Eierlikör – German Egg Liqueur (cooked!) a.k.a. Advokaat

I’m super duper excited to share this! I realized that I hadn’t shared a single German recipe. That’s because for the most part, I don’t like German baked goods. Bread is the exception. And fresh pretzel rolls.

I made eggnog last week, thinking that eggnog and egg liqueur were the same thing. They’re not. People enjoyed the eggnog, but it wasn’t what I had wanted to make. This is what I wanted! And I found the perfect recipe from the German equivalent of allrecipes.com. It’s a traditional German drink that is usually served at Christmas or Easter, but people drink it throughout the year.

It’s easy, crazy delicious and everyone I’m giving presents to this year is getting some as a present. The eggnog bundt cake I was going to make is now an egg liqueur cake. The Irish cream fudge is now going to be egg liqueur fudge. And I already have an egg liqueur baked donuts recipe to share after Christmas. :)

I’m going to freeze the leftover egg whites and make pancakes with them, but you could also make an angel food cake. After refrigeration, it’s pretty thick, kind of like a thin pudding, but I think it’ll work in anything that calls for eggnog.

I think most egg liqueur recipes have raw egg. I can’t do raw egg. Raw egg in cookie dough or cake batter? Sure! Drinking it, though? Eww. This one is cooked to the same temperature you cook ice cream to, so it’s definitely safe.

What you see above is actually 1.5x the recipe and we’re making it again tomorrow so that we can actually have some after giving it all away as presents.

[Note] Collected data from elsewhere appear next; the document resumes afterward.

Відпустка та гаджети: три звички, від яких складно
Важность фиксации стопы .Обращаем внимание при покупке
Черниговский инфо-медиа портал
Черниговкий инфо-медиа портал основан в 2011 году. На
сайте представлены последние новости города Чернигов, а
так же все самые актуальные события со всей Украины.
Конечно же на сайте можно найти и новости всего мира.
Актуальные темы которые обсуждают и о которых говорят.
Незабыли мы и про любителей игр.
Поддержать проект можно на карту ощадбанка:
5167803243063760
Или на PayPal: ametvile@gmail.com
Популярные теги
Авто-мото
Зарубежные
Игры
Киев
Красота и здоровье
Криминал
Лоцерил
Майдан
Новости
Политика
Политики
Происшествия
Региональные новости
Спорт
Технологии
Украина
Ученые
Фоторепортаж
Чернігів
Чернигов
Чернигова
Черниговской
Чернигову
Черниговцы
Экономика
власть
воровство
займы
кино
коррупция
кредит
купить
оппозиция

German bakers: Evaporated milk = Kondensmilch and you can get it in cartons everywhere including the discounters, although I couldn’t find the type with 10% at the discounters. Go to Kaiser’s or Edeka and spend 5 cents more to get the fatter stuff. :)

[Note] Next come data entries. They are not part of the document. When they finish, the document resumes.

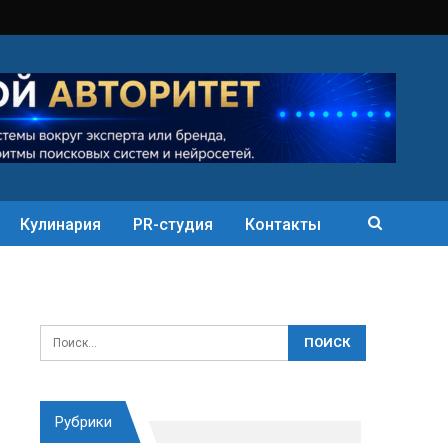
Кулинария
PR-студия
Контакты
Рубрики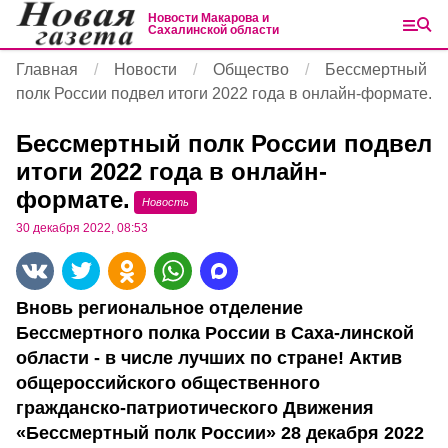
Новости Макарова и
Сахалинской области
Главная
Новости
Общество
Бессмертный
полк России подвел итоги 2022 года в онлайн-формате.
Бессмертный полк России подвел
итоги 2022 года в онлайн-
формате.
Новость
30 декабря 2022, 08:53
Вновь региональное отделение
Бессмертного полка России в Саха-линской
области - в числе лучших по стране! Актив
общероссийского общественного
гражданско-патриотического Движения
«Бессмертный полк России» 28 декабря 2022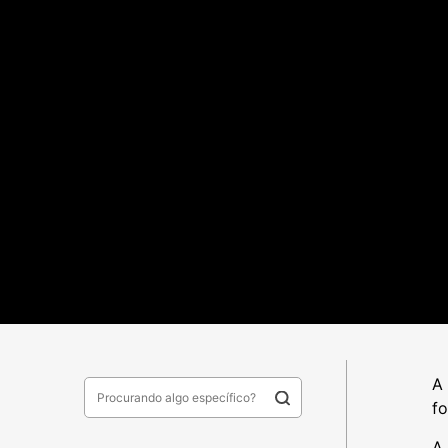
A
fo
A 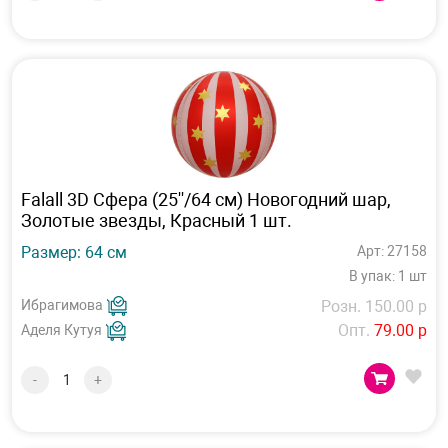
Falall 3D Сфера (25''/64 см) Новогодний шар,
Золотые звезды, Красный 1 шт.
Размер: 64 см
Арт: 27158
В упак: 1 шт
Ибрагимова
Розн. 150.00 р
Опт.
79.00 р
Аделя Кутуя
-
+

Eierlikör – German Egg Liqueur (cooked!) a.k.a. Advokaat

Rated 5.0 by 3 readers
Eierlikör – German Egg Liqueur (cooked!) a.k.a. Advokaat
  • Prep Time:
  • Cook Time:
  • Ready in:
  • Yield: 5 cups or 1.2 liters


  • 8 egg yolks
  • 2 cups (250 grams) powdered sugar1
  • 1½ cup + 1 tablespoon (375ml) evaporated milk2
  • 1 8-gram packet vanilla sugar OR 2 teaspoons granulated sugar3
  • 1 cup + 1 tablespoon (250ml) 54% dark rum4


  1. With an electric mixer, beat the egg yolks and vanilla sugar until foamy. I did mine for about 2 – 3 minutes. You can kind of see the texture here.
  2. Slowly add the powdered sugar. It’ll look like this. Make sure there aren’t clumps of powdered sugar like I have below!
  3. Then add the evaporated milk and then the rum. Mix slowly until well combined.
  4. Put it in a pot large enough for all the liquid, but leave at least an inch free from the top of the pot. If you have to do it in two batches, then do it in two batches. If you fill it almost to the top of the pot, it will be bad. Trust me. Then put that pot in a larger pot, which has been filled slightly less than halfway with water. How far you’ll need to fill it depends on the size of the pots. Heat it slowly until it reaches 160°F / 71°C, stirring occasionally. This took about 15 – 20 minutes. We also didn’t let the water boil. It started to for a few seconds, and I spotted a bubble in the liqueur and immediately took it off to prevent it from becoming overdone. Do NOT let the liqueur boil! Or the water!
  5. Egg experts recommend 160°F as a safe temperature, and that if you let it go above 185°F / 85°C it’ll become scrambled eggs. So please, be really careful and stop cooking at 160°F / 71°C! Add your vanilla if you didn’t use vanilla sugar.
  6. Run some hot water over the outside of your bottles and then dry it off. We did this just to make sure that the bottles wouldn’t crack.
  7. Don’t fill the bottles absolutely to the top. If you used the higher percentage alcohol, your liqueur will be quite thick and you might need to add a little extra rum the next day to loosen it up a little. If you used the lower percentage stuff, it was definitely liquid enough to pour on the next day so you can fill it almost to the top.
  8. We let ours cool and then put them in the fridge.
  9. In the comments, people claim that they had made this exact recipe and have kept it for years. The only thing was that it got a little thicker. I think I’ll keep mine in the fridge for a few weeks and keep a little in a jar as an experiment. I’ll tell you next Christmas if it really lasts so long. :)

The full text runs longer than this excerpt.